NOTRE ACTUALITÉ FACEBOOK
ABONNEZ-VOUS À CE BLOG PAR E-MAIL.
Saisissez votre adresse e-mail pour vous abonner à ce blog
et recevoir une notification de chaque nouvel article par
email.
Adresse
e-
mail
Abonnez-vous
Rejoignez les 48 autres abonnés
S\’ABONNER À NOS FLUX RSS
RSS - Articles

* * *

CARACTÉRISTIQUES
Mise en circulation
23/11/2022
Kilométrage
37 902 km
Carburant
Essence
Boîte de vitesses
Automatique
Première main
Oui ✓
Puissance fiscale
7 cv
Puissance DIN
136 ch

-- What you should do --
Given the records above, return exactly the lines starting at the line containing "NOTRE ACTUALITÉ FACEBOOK" and ending at the line containing "RSS - Articles", including both.

-- Solution --
NOTRE ACTUALITÉ FACEBOOK
ABONNEZ-VOUS À CE BLOG PAR E-MAIL.
Saisissez votre adresse e-mail pour vous abonner à ce blog
et recevoir une notification de chaque nouvel article par
email.
Adresse
e-
mail
Abonnez-vous
Rejoignez les 48 autres abonnés
S\’ABONNER À NOS FLUX RSS
RSS - Articles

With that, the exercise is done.